### Task
Go to the line holding "Вернуться наверх" in the data below. Return it and each line after it through the last, exactly, and skip the pictures.

### Material for the task
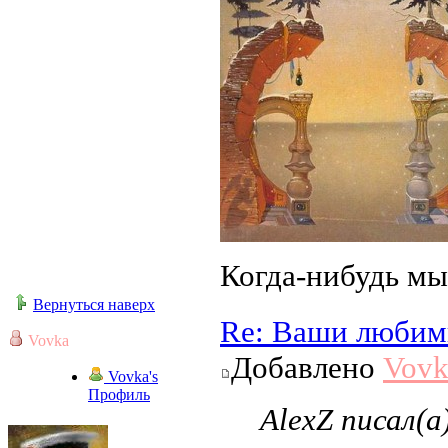
Когда-нибудь мы
Вернуться наверх
Re: Ваши любим
Vovka
Добавлено
Vovk
Vovka's
Профиль
AlexZ писал(а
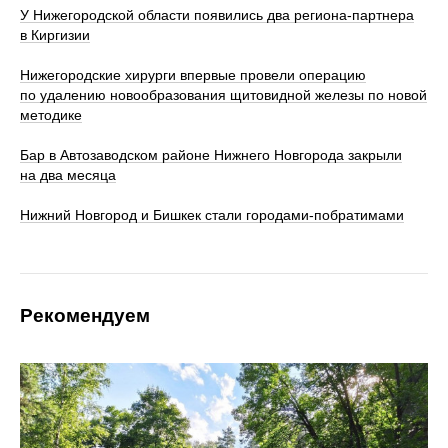
У Нижегородской области появились два региона-партнера
в Киргизии
Нижегородские хирурги впервые провели операцию
по удалению новообразования щитовидной железы по новой
методике
Бар в Автозаводском районе Нижнего Новгорода закрыли
на два месяца
Нижний Новгород и Бишкек стали городами-побратимами
Рекомендуем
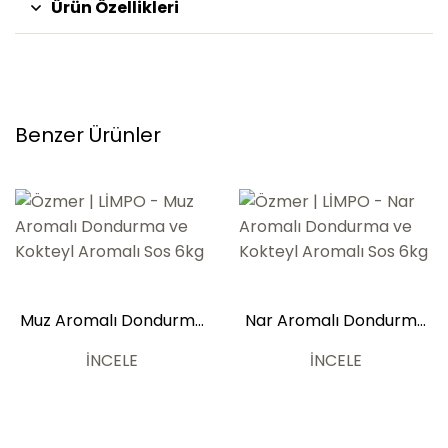
Ürün Özellikleri
Benzer Ürünler
Muz Aromalı Dondurma
Nar Aromalı Dondurma
ve Kokteyl Aromalı Sos
ve Kokteyl Aromalı Sos
6kg
6kg
İNCELE
İNCELE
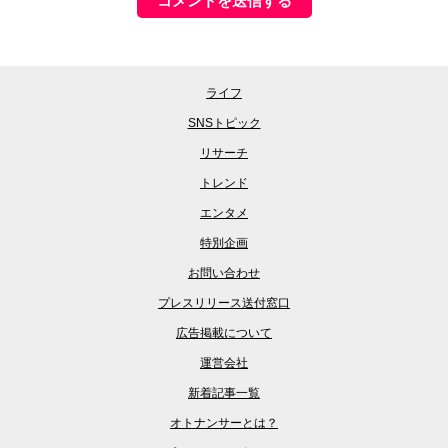
ライフ
SNSトピック
リサーチ
トレンド
エンタメ
特別企画
お問い合わせ
プレスリリース送付窓口
広告掲載について
運営会社
新着記事一覧
オトナンサーとは？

### Completed exercise
Вернуться наверх
Re: Ваши любим
Vovka
Добавлено
Vovk
Vovka's
Профиль
AlexZ писал(а
У Нижегородской области появились два региона-партнера
в Киргизии
Нижегородские хирурги впервые провели операцию
по удалению новообразования щитовидной железы по новой
методике
Бар в Автозаводском районе Нижнего Новгорода закрыли
на два месяца
Нижний Новгород и Бишкек стали городами-побратимами
Рекомендуем
Ürün Özellikleri
Benzer Ürünler
Muz Aromalı Dondurma
Nar Aromalı Dondurma
ve Kokteyl Aromalı Sos
ve Kokteyl Aromalı Sos
6kg
6kg
İNCELE
İNCELE
ライフ
SNSトピック
リサーチ
トレンド
エンタメ
特別企画
お問い合わせ
プレスリリース送付窓口
広告掲載について
運営会社
新着記事一覧
オトナンサーとは？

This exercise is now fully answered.